Start of Dataset content
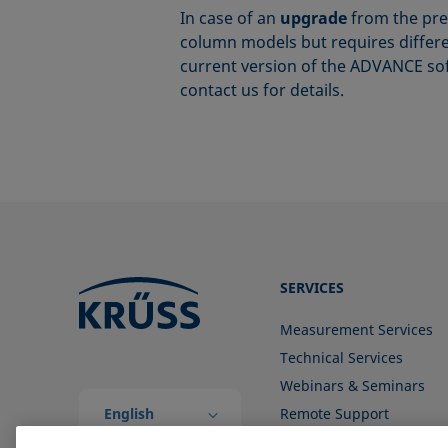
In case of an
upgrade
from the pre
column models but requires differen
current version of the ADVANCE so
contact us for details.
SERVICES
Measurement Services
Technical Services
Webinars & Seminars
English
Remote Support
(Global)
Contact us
End of Dataset content
**Problem to work on**
Your answer must hold the line containing "column models but requires differen" and all lines after it in the entries above, exactly, and nothing else.

**Written response**
column models but requires differen
current version of the ADVANCE so
contact us for details.
SERVICES
Measurement Services
Technical Services
Webinars & Seminars
English
Remote Support
(Global)
Contact us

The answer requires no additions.